Der einstige starke Mann Jugoslawiens will seinem Land als sozialistischer Parteiführer erhalten bleiben
Milosevic taktiert auch noch am Rande des Abgrunds

dpa BELGRAD/ZAGREB. Der gestürzte jugoslawische Präsident Slobodan Milosevic ist auch nach seiner Niederlage für Überraschungen gut. Während die Opposition ihn als Flüchtling mit Todesangst versteckt in einem Bunker vermutete und das Ausland Grenzen sperrte und den Liftraum beobachtete, ließ sich Milosevic in korrektem Anzug bei politischen Verhandlungen mit dem russischen Außenminister Igor Iwanow filmen.

Der einstige starke Mann Jugoslawiens will seinem Land als sozialistischer Parteiführer erhalten bleiben, wenn sich die Wirren der oppositionellen Revolte gelegt haben. "Ich habe vor, mich zuerst ein wenig auszuruhen, eine Zeit mit der Familie und meinem Enkel Marko zu verbringen, um dann meine Partei zu stärken und zum gesellschaftlichen Leben Jugoslawiens beizutragen", erklärte Milosevic.

Die Opposition vermutet dahinter eine neue Finte. Zoran Djindjic, einer der serbischen Oppositionsführer, beschuldigt Milosevic, "Chaos und Unruhe" in Serbien stiften zu wollen. Milosevic plane die Polizei neu zu formieren, um hinterrücks mit starker Hand auf die politische Bühne zurückzukehren, warnte Djindjic am Samstagmorgen.

Es würde nicht überraschen, wenn Milosevic auch am Rande des Abgrunds weiter taktiert. Durch sein Pochen auf Verfassungstreue der neuen politischen Kräfte könnte er versuchen, Zeit zu gewinnen und Einfluss und Besitz der "alten Eliten" in die neue Ära zu retten, was sich später als Stolperstein für künftige Reformprojekte in Jugoslawien erweisen könnte.

Milosevic wollte Gold nach China schmuggeln

Schon hat die Opposition Anzeichen, dass unter dem Regime angehäufter Besitz über die Grenzen gebracht wird. In der Nacht zum Samstag soll Milosevic versucht haben, eine Tonne Gold in Richtung Peking außer Landes zu schaffen, wie die regimekritische Wirtschaftsexpertengruppe G17 Plus erklärte. Nach Berechnungen des Belgrader Ökonomen Mladjan Dinkic hat die Milosevic-Familie samt Helfern bereits sechs Mrd. DM im Ausland deponiert, unter anderem in Zypern. Der Inselstaat sperrte inzwischen alle Konten des jugoslawischen Staates.

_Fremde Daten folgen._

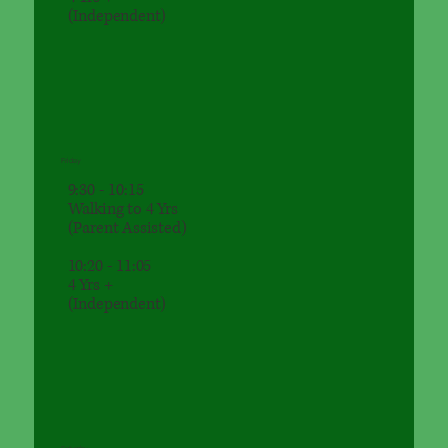
(Independent)
Friday
9:30 - 10:15
Walking to 4 Yrs
(Parent Assisted)
10:20 - 11:05
4 Yrs +
(Independent)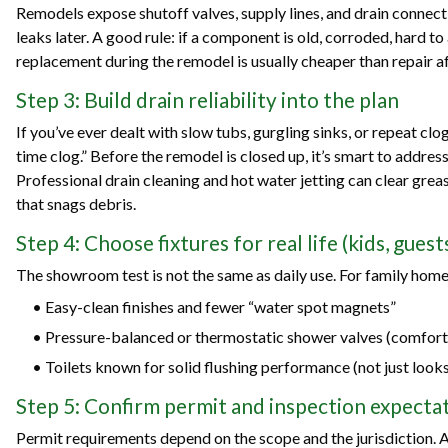
Remodels expose shutoff valves, supply lines, and drain connect
leaks later. A good rule: if a component is old, corroded, hard to 
replacement during the remodel is usually cheaper than repair aft
Step 3: Build drain reliability into the plan
If you’ve ever dealt with slow tubs, gurgling sinks, or repeat clo
time clog.” Before the remodel is closed up, it’s smart to addres
Professional drain cleaning and hot water jetting can clear grea
that snags debris.
Step 4: Choose fixtures for real life (kids, gues
The showroom test is not the same as daily use. For family homes
• Easy-clean finishes and fewer “water spot magnets”
• Pressure-balanced or thermostatic shower valves (comfort
• Toilets known for solid flushing performance (not just look
Step 5: Confirm permit and inspection expectat
Permit requirements depend on the scope and the jurisdiction.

Der am 20. August 1941 im ostserbischen Pozarevac geborene Jurist, Bankier und kommunistische Funktionär Slobodan Milosevic und seine Ehefrau Mirjana Markovic (58) herrschen seit über einem Jahrzehnt unumschränkt in Serbien. Der Sohn eines orthodoxen Geistlichen und die Tochter aus berühmter kommunistischer Familie gelten außerhalb ihres Machtbereichs als Zerstörer Jugoslawiens.

Während Milosevic als "kalter Macht-Techniker ohne Visionen und Ideale" beschrieben wird, gilt seine Frau als die eigentliche Ideologin, die sich bedingungsloser Ergebenheit ihres Mannes erfreut. "Der Präsident ist die Geisel seiner Frau", schrieben kritische Zeitungen in Belgrad.

Sohn Marko (26) ist für die Opposition Sinnbild der neureichen korrupten Elite des Landes. Er nennt ein Wirtschaftsimperium sein eigen, das für mafiöse Geschäfte verantwortlich gemacht wird. So war auch seine exklusive Parfümerie "Skandal" erstes Ziel von Plünderern, die die Luxusgüter an Frauen auf der Straße verschenkten. Tochter Marija (35) besaß zudem in Belgrad einen Fernsender.

Immer wieder ist es Milosevic gelungen, Hass und Gewalt zu kanalisieren und für seine nationalistische Politik zu nutzen. Jetzt wendet sich die Frustration gegen ihn selbst und seine Institutionen. In der Nacht zum Samstag brannte der Sitz seiner Sozialistischen Partei (SPS) in Belgrad. Während Feuerwehrleute die Flammen bekämpften, stimmten junge Männer einen Sprechchor an: "Brennen, brennen, es soll brennen."